12 Eylül’ün bu kader bilincini yok ettiğini belirten Davutoğlu, konuşmasında şu ifadelere yer verdi: “12 Eylül, bu kader bilincini yok etmek için tek tipleştirmeye gitti. PKK ideolojisi de dışarıdan aldıkları bu talimatlarla bu kader bilincini yok edip, Orta Doğu’nun parçalanmasına, Balkanlar’ın parçalanmasına benzer bir şekilde Anadolu’nun, Rumeli’nin parçalanması için çabalar gösterdi. Sonra da demokrasiden, barıştan bahsediyorlar.”

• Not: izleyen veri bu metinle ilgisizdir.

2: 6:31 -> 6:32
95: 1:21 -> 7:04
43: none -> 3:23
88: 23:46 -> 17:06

“90’LI YILLARA DÖNDÜRMÜYORUZ”

Başbakan, “Kimse, ‘AK Parti, Türkiye’yi tekrar 1990’lı yılların güvenlikçi paradigmasına döndürmek istiyor’ demesin. 13 yılık uygulamamızı herkes biliyor. Özgürlükler olmadan güvenliğin, insan onuru korunmadan bir kamu düzeni olmayacağını biliyoruz. Ama tersi de varittir. Güvenliğin olmadığı yerde en temel özgürlük olan yaşam ve hayat özgürlüğünün dahi olmayacağına Suriyeliler şahittir, Iraklılar şahittir. Onun için bu dengeyi ilk günden beri, özgürlük-güvenlik dengesini muhafaza ettik. Ama bizim siyasi irade olarak ve siyasi akıl olarak bunu muhafaza etmemiz yetmez. Sivil toplumun da bunu benimsemesi, hep beraber bu yönde ortak mesajlar verebilmesi lazım” dedi. 

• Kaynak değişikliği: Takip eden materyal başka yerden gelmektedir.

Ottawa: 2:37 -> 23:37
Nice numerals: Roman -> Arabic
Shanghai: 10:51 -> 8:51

DEVLETİN GÜCÜNÜ ONLARA GÖSTERDİK

 Davutoğlu, “21 Temmuz’da Suruç’tan gelen bir vatandaşımızın cenazesi bahane edilerek, DHKP-C, ‘Ben de buradayım’ dedi, İstanbul sokaklarında, elinde Kalaşnikof silahlarla, yüzleri örtülü bir şekilde. Bir gün sonra bu sefer PKK, Ceylanpınar’dan ses verdi. ‘Ben sizden daha fazlasını yaparım. Bakın, kamu görevlilerini gece yarısı evinde öldürebilirim. Ben buradayım. Sizin gibi’ dedi. Öğleden sonra Diyarbakır’da, kazaya yardıma giden trafik polisine -öyle bir aldatmacayla- saldırdı, ‘Ben her yerde bunu yaparım. Ben buradayım’ dedi. Bir gün sonra bu sefer DEAŞ, sınırımızda askerimizi vurarak, Türkiye-Suriye sınırında, ‘Bakın ben doğrudan bile savaş ilan edebilirim Türkiye’ye. Ben buradayım’ dedi. Üç gün üst üste her bir terör örgütü ayağa kalkıp, ‘Ben buradayım’ dedi. 78 milyon vatandaş da, ‘Devlet nerede?’ diye sordu. Biz de o üç gün sonunda, burada, Çankaya Köşkü’nde yaptığımız toplantıyla arkadaşlara verdiğimiz talimat açıktı. Ve bu talimat, bugün de geçerlidir. Mademki onlar ‘biz buradayız’ diye ayağa kalktılar, halk, ‘Devlet nerede?’ dedi. Devletin burada olduğunu göstermemiz gerekiyordu, gösterdik. Çünkü devlet değildi mesele olan. Milletin de burada olmasıydı” dedi. Davutoğlu, “Eğer biz, ‘ben buradayım’ diye ayağa kalkan terör örgütlerine karşı, ‘millet de, devlet de burada’ diyerek, aynı anda hem DEAŞ’a, hem PKK’ya, hem DHKP-C’ye şehirlerde ve Türkiye sınırları ötesinde mukabelede bulunmamış olsaydık, bu terör örgütleri birbirleriyle işbirliği halinde, perde gerisindeki şahları, vezirleriyle oynadıkları satranç oyununda bugün Türkiye’yi Kobani olaylarından çok daha ağır bir şiddet sarmalının içinde, bütün şehirlerimizde bir kargaşaya sebebiyet vereceklerdi. Biz bu oyunu gördük” ifadelerini kullandı.